BPR's Matt Bush spoke with Western Carolina University political scientist Dr. Chris Cooper about these topics, plus several others - including two April polls from Civitas and PPP that show similar results for two races this fall, while vastly different results for another. Listen to the whole interview above.
EXCERPTS OF THE INTERVIEW -
What does it mean to have no member of Congress? - "First of course, it means there is nobody voting for the interests of the district. In addition, when people have constituency service requests or case work requests, it's not real obvious who to go to. If you go to the Congressional website, and you look up the 11th Congressional district (for North Carolina) it says vacant. It's the House of Representatives clerk's office that handles all these requests. So, it confuses constituents about who they should go to.

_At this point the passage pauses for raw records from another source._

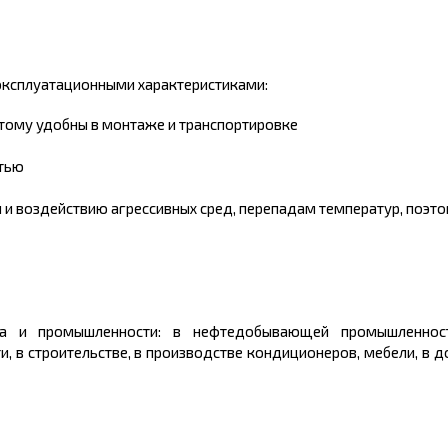
эксплуатационными характеристиками:
этому удобны в монтаже и транспортировке
тью
 и воздействию агрессивных сред, перепадам температур, поэт
ва и промышленности: в нефтедобывающей промышленност
, в строительстве, в производстве кондиционеров, мебели, в 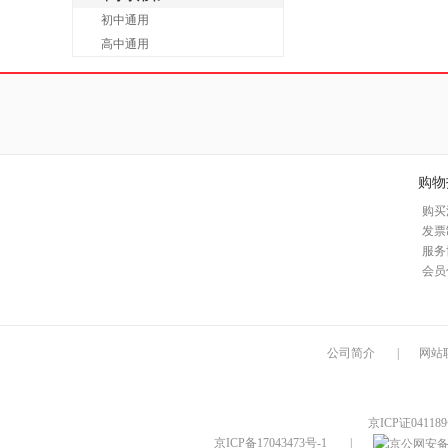
初中通用
高中通用
购物
购买
发票
服务
会员
公司简介
|
网站
京ICP证04118
京ICP备17043473号-1
|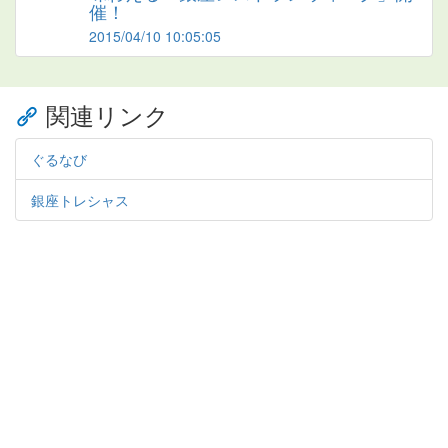
催！
2015/04/10 10:05:05
関連リンク
ぐるなび
銀座トレシャス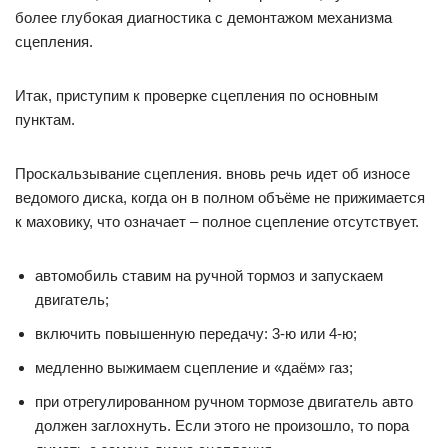
более глубокая диагностика с демонтажом механизма
сцепления.
Итак, приступим к проверке сцепления по основным
пунктам.
Проскальзывание сцепления. вновь речь идет об износе
ведомого диска, когда он в полном объёме не прижимается
к маховику, что означает – полное сцепление отсутствует.
автомобиль ставим на ручной тормоз и запускаем
двигатель;
включить повышенную передачу: 3-ю или 4-ю;
медленно выжимаем сцепление и «даём» газ;
при отрегулированном ручном тормозе двигатель авто
должен заглохнуть. Если этого не произошло, то пора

How much worse does the COVID-19 pandemic make this? - "This is obviously a critical time for government. (The pandemic) has shown us why government matters, why the federal government matters, why state government matters. So not having somebody in place now during a confusing time when we are all depending on goverment...it likely erodes trust in government in general and takes a region of the state that has tended to feel removed from the halls of power and makes that even more so."

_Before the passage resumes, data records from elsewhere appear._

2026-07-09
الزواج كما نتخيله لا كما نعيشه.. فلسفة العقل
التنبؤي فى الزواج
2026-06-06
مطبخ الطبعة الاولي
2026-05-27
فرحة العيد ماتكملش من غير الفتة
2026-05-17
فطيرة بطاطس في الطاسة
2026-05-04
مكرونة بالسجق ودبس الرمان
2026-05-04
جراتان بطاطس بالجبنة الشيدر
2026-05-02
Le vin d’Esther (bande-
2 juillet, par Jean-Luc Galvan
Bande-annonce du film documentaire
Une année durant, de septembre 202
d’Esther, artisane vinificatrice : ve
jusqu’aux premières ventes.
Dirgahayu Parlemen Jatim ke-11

How will the delay of the runoff election for the GOP nomination in the 11th District affect the race? - "We would expect very low voter turnout. In 2012 there was a runoff in the 11th on the Republican side between Mark Meadows and Vance Patterson in Meadows' first run for office. About 23% of those who voted in the primary that year voted in the runoff (turnout for the GOP primary in 2020 was a similar to 2012). My expectation is that we will see numbers probably below that, probably beneath 20% of the primary turnout. Because of COVID-19, how logistically people are going to vote, and the information environment, which is being taken up right now because of COVID-19 and not the runoff."